Dla SLD jak i PIS wszystko jest kwestią politycznych targów. Tak jak kiedyś SLD podporządkowywało Państwo interesom partyjnym, tak samo robi teraz PIS a dla apolitycznych którzy nie należą do żadnej z partii nie ma tu miejsca. Obecnie trzeba rozdysponować ogromne fundusze Unijne i SLD zwietrzyło szanse na zagarnięcie kawałka tortu dla swojej partii i przystępuje z PIS do targu jak podzielić ten tort między siebie.
Dla PIS nie ma problemu z odkrojeniem niewielkiego kawałka dla lewicy ponieważ tort jest ogromny i jest z czego odkrawać a jak później będzie krytyka że ogromne fundusze trafiają do pisowskich pociotków to TVP zawsze znajdzie przykłady jak inne fundusze trafiają do lewicowych pociotków czyli jest "prawo i sprawiedliwość", my kradniemy ale oni też kradną. Oczywiście że dużo więcej będzie trafiać do prawicowej partii aniżeli do lewicowej ale takie detale TVP ominie.

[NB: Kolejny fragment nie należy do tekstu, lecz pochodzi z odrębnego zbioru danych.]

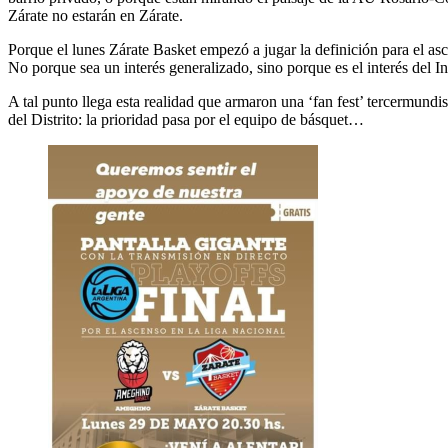
Zárate no estarán en Zárate.
Porque el lunes Zárate Basket empezó a jugar la definición para el a
No porque sea un interés generalizado, sino porque es el interés del I
A tal punto llega esta realidad que armaron una ‘fan fest’ tercermundist
del Distrito: la prioridad pasa por el equipo de básquet…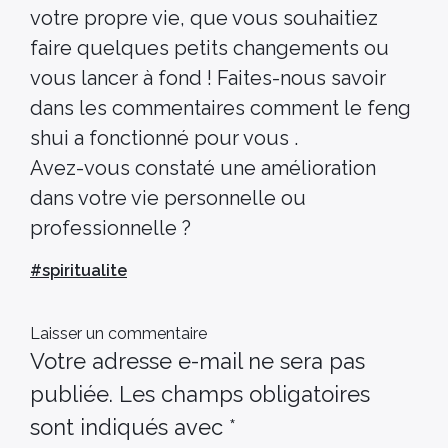
votre propre vie, que vous souhaitiez
faire quelques petits changements ou
vous lancer à fond ! Faites-nous savoir
dans les commentaires comment le feng
shui a fonctionné pour vous .
Avez-vous constaté une amélioration
dans votre vie personnelle ou
professionnelle ?
#
spiritualite
Laisser un commentaire
Votre adresse e-mail ne sera pas
publiée.
Les champs obligatoires
sont indiqués avec
*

Czy lewica rzeczywiście coś ugrała?
- Budowa mieszkań ma być z funduszu na ochronę środowiska czyli najprawdopodobniej UE tego nie zaakceptuje ponieważ budowa mieszkań nie jest ochroną środowiska,
- Szpitale mają dostać głównie fundusze które mają być pożyczkami, czyli ktoś je potem będzie spłacał.
- Połową funduszów które są dotacjami będzie dysponował rząd czyli partia rządząca.
- Komitet Monitorujący rzeczywiście zostanie poszerzony o niezależnych członków ale na razie nie został ustalony regulamin działania tego grona ani jego kompetencje, to się ustali później kiedy pis będzie miał wyjebane na opozycje. Z pewnością Kaczyński już tak zorganizuje ten Komitet Monitorujący aby był ale żeby partyjnym nie mógł nic zrobić. Obecnie mamy NIK, mamy prokuraturę i mamy sądy tylko że instytucje te nie mają żadnej możliwości ścigania przekrętów partyjnych dygnitarzy.
Tak jak pisałem na początku, lewica jest warta pis a pis jest warty lewicy, jedyna różnica jest taka że jedni nie chodzą do kościoła a drudzy obowiązkowo do kościoła chodzą i na tym wszelkie różnice by się skończyły.
Tak na marginesie Obajtek zapewniał że po przejęciu Polska Press pracujący tam dziennikarze nie stracą pracy i od razu po przejęciu wyrzucili na bruk trzech naczelnych redaktorów. I tyle jest warte słowo pisowca co i komucha, ci ludzie niczym znaczącym się nie różnią dla obydwu liczy się jedynie partia i nic więcej.